We can nest function calls, one within another,

```{r}
average_tumour_size <- round(mean(tumour_sizes), digits = 1)
average_tumour_size
```

but this can make for code that is difficult to read. Usually it is better to
keep things simple even if you end up with code that is more verbose.

```{r}
average_tumour_size <- mean(tumour_sizes)
average_tumour_size <- round(average_tumour_size, digits = 1)
average_tumour_size
```

# Extracting subsets from vectors

One of the operations we do frequently is to select subsets of our data that are
of particular interest.

To select one or more values from a vector we need to provide the index or
indices within square brackets.

```{r}
tumour_sizes[3]
```

```{r}
tumour_sizes[c(1, 4, 5)]
```

It is also quite common to extract a range of values using the `:` operator.
The `:` operator creates a sequence of integer numbers.

```{r}
2:4
tumour_sizes[2:4]
```

## Conditional subsetting

Another way of subsetting a vector is to use a logical vector.

```{r}
selected <- c(TRUE, FALSE, FALSE, TRUE, TRUE)
tumour_sizes[selected]
```

You may be thinking that this seems very abstract and questioning why it would
ever be useful.

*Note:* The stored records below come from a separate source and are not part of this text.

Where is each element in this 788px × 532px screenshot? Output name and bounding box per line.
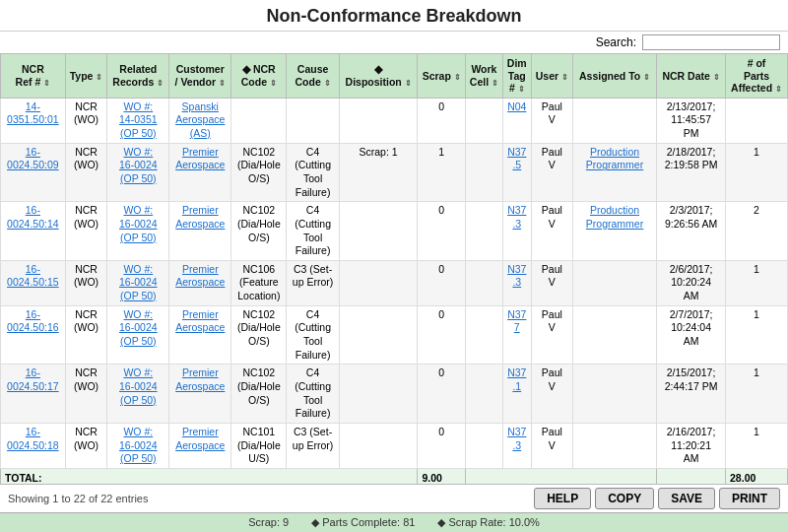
table-cell[interactable]: WO #:16-0024(OP 50) [107,260,169,305]
table-cell[interactable]: ProductionProgrammer [572,202,656,261]
table-cell: Scrap: 1 [339,143,418,202]
table-cell[interactable] [572,305,656,365]
col-type[interactable]: Type ⇕ [65,54,107,99]
col-dim-tag[interactable]: DimTag# ⇕ [502,54,531,99]
col-disposition[interactable]: ◆Disposition ⇕ [339,54,418,99]
footer-bar: Showing 1 to 22 of 22 entries HELP COPY … [0,484,788,512]
table-cell[interactable]: 16-0024.50:18 [1,423,66,468]
table-cell[interactable]: WO #:16-0024(OP 50) [107,202,169,261]
table-cell [466,202,503,261]
table-cell[interactable]: 14-0351.50:01 [1,98,66,143]
table-cell: 2/6/2017;10:20:24AM [657,260,726,305]
table-cell[interactable]: N377 [502,305,531,365]
table-cell: PaulV [531,202,572,261]
table-cell[interactable]: N37.1 [502,365,531,424]
table-cell: 1 [726,143,788,202]
table-cell[interactable]: SpanskiAerospace(AS) [169,98,231,143]
col-parts[interactable]: # ofPartsAffected ⇕ [726,54,788,99]
table-cell[interactable]: PremierAerospace [169,143,231,202]
table-cell: NCR(WO) [65,98,107,143]
table-cell: PaulV [531,260,572,305]
table-cell: 2/13/2017;11:45:57PM [657,98,726,143]
table-cell: 2/7/2017;10:24:04AM [657,305,726,365]
table-cell: C3 (Set-up Error) [287,260,339,305]
print-button[interactable]: PRINT [719,488,780,509]
table-cell[interactable]: WO #:16-0024(OP 50) [107,365,169,424]
table-cell [466,305,503,365]
table-cell[interactable] [572,365,656,424]
table-row: 16-0024.50:14NCR(WO)WO #:16-0024(OP 50)P… [1,202,788,261]
table-cell: 1 [726,423,788,468]
col-cause-code[interactable]: CauseCode ⇕ [287,54,339,99]
table-cell [466,143,503,202]
table-cell: 0 [418,98,466,143]
table-cell[interactable]: N37.3 [502,260,531,305]
col-ncr-code[interactable]: ◆ NCRCode ⇕ [231,54,287,99]
copy-button[interactable]: COPY [595,488,654,509]
table-cell: 0 [418,365,466,424]
table-row: 16-0024.50:18NCR(WO)WO #:16-0024(OP 50)P… [1,423,788,468]
table-cell[interactable]: PremierAerospace [169,365,231,424]
col-assigned[interactable]: Assigned To ⇕ [572,54,656,99]
table-cell: NC102(Dia/HoleO/S) [231,365,287,424]
help-button[interactable]: HELP [534,488,591,509]
col-related[interactable]: RelatedRecords ⇕ [107,54,169,99]
table-cell: NC102(Dia/HoleO/S) [231,143,287,202]
table-cell[interactable]: N04 [502,98,531,143]
page-title: Non-Conformance Breakdown [0,6,788,27]
table-cell[interactable]: 16-0024.50:17 [1,365,66,424]
table-cell[interactable]: 16-0024.50:14 [1,202,66,261]
table-cell: PaulV [531,143,572,202]
table-cell: NCR(WO) [65,305,107,365]
table-cell[interactable]: 16-0024.50:16 [1,305,66,365]
table-cell[interactable]: PremierAerospace [169,260,231,305]
search-bar: Search: [0,32,788,53]
col-work-cell[interactable]: WorkCell ⇕ [466,54,503,99]
table-cell[interactable]: N37.3 [502,423,531,468]
table-cell [231,98,287,143]
table-cell[interactable]: ProductionProgrammer [572,143,656,202]
table-cell[interactable]: N37.3 [502,202,531,261]
table-cell[interactable]: PremierAerospace [169,305,231,365]
col-customer[interactable]: Customer/ Vendor ⇕ [169,54,231,99]
table-cell [726,98,788,143]
showing-entries: Showing 1 to 22 of 22 entries [8,493,148,504]
table-cell: PaulV [531,305,572,365]
table-container: NCRRef # ⇕ Type ⇕ RelatedRecords ⇕ Custo… [0,53,788,484]
data-table: NCRRef # ⇕ Type ⇕ RelatedRecords ⇕ Custo… [0,53,788,484]
col-user[interactable]: User ⇕ [531,54,572,99]
table-cell [339,423,418,468]
table-cell: 1 [726,260,788,305]
table-cell[interactable] [572,98,656,143]
total-scrap: 9.00 [418,468,466,484]
table-cell[interactable]: WO #:16-0024(OP 50) [107,305,169,365]
table-cell: NC102(Dia/HoleO/S) [231,305,287,365]
total-parts: 28.00 [726,468,788,484]
search-input[interactable] [642,34,780,50]
table-cell [466,423,503,468]
table-cell: C4(CuttingToolFailure) [287,143,339,202]
table-cell[interactable]: WO #:16-0024(OP 50) [107,143,169,202]
table-row: 16-0024.50:17NCR(WO)WO #:16-0024(OP 50)P… [1,365,788,424]
table-cell[interactable]: 16-0024.50:15 [1,260,66,305]
table-cell[interactable] [572,260,656,305]
table-cell[interactable]: PremierAerospace [169,202,231,261]
col-ncr-ref[interactable]: NCRRef # ⇕ [1,54,66,99]
table-row: 14-0351.50:01NCR(WO)WO #:14-0351(OP 50)S… [1,98,788,143]
table-cell: NC101(Dia/HoleU/S) [231,423,287,468]
table-cell [466,260,503,305]
table-cell[interactable]: WO #:16-0024(OP 50) [107,423,169,468]
table-cell[interactable]: 16-0024.50:09 [1,143,66,202]
table-cell: 1 [726,365,788,424]
status-parts-complete: ◆ Parts Complete: 81 [308,516,415,528]
col-scrap[interactable]: Scrap ⇕ [418,54,466,99]
table-cell[interactable]: PremierAerospace [169,423,231,468]
table-header-row: NCRRef # ⇕ Type ⇕ RelatedRecords ⇕ Custo… [1,54,788,99]
table-cell [339,305,418,365]
col-ncr-date[interactable]: NCR Date ⇕ [657,54,726,99]
table-cell[interactable]: N37.5 [502,143,531,202]
table-cell[interactable] [572,423,656,468]
table-cell[interactable]: WO #:14-0351(OP 50) [107,98,169,143]
table-cell: C4(CuttingToolFailure) [287,305,339,365]
save-button[interactable]: SAVE [658,488,715,509]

But actually, it is probably the most commonly used way of
selecting values of interest from a vector.

Recall how we used the `>` operator to create a logical vector corresponding to
those tumours with a size greater than 30mm. We can use that to extract the
sizes of those tumours.

```{r}
tumours_larger_than_30mm <- tumour_sizes > 30
tumour_sizes[tumours_larger_than_30mm]
```

In practice, we wouldn’t really create a variable containing our logical vector
signifying which values are of interest. Instead we’d do this in a single step.

```{r}
tumour_sizes[tumour_sizes > 30]
```

Other logical operators include `==` (equal to), `!=` (not equal to), `<` (less
than), `<=` (less than or equal to) and `>=` (greater than or equal to).

We can combine logical operations using `&` and `|` operators which are the R
versions of the AND and OR operations in Boolean algebra but which are applied
to vectors.

For example, we could obtain the sizes of tumours that are between 27.5mm and
30mm.

```{r}
tumours_of_interest <- tumour_sizes >= 27.5 & tumour_sizes <= 30
tumour_sizes[tumours_of_interest]
```

Or in a single command:

```{r}
tumour_sizes[tumour_sizes >= 27.5 & tumour_sizes <= 30]
```

# Modifying vectors

We can add new values to a vector using the `c()` function.

```{r}
tumour_sizes <- c(tumour_sizes, 31.92, 24.11)
tumour_sizes
```

We can also combine two or more vectors in the same way.

```{r}
more_tumour_sizes <- c(26.34, 29.93)
tumour_sizes <- c(tumour_sizes, more_tumour_sizes)
tumour_sizes
```

One of more values in a vector can be changed using the same subsetting
operations we used before but this time assigning new values to the subset.

```{r}
tumour_sizes[3] <- 33.67
tumour_sizes
```

```{r}
tumour_sizes[c(2, 6, 7)] <- c(29.58, 25.55, 34.51)
```

```{r}
tumour_sizes[4:6] <- c(31.83, 25.99, 27.24)
```

# Missing values

Missing values are quite common in scientific data and R has a way of handling
these using the special value, `NA`, which stands for 'not available'.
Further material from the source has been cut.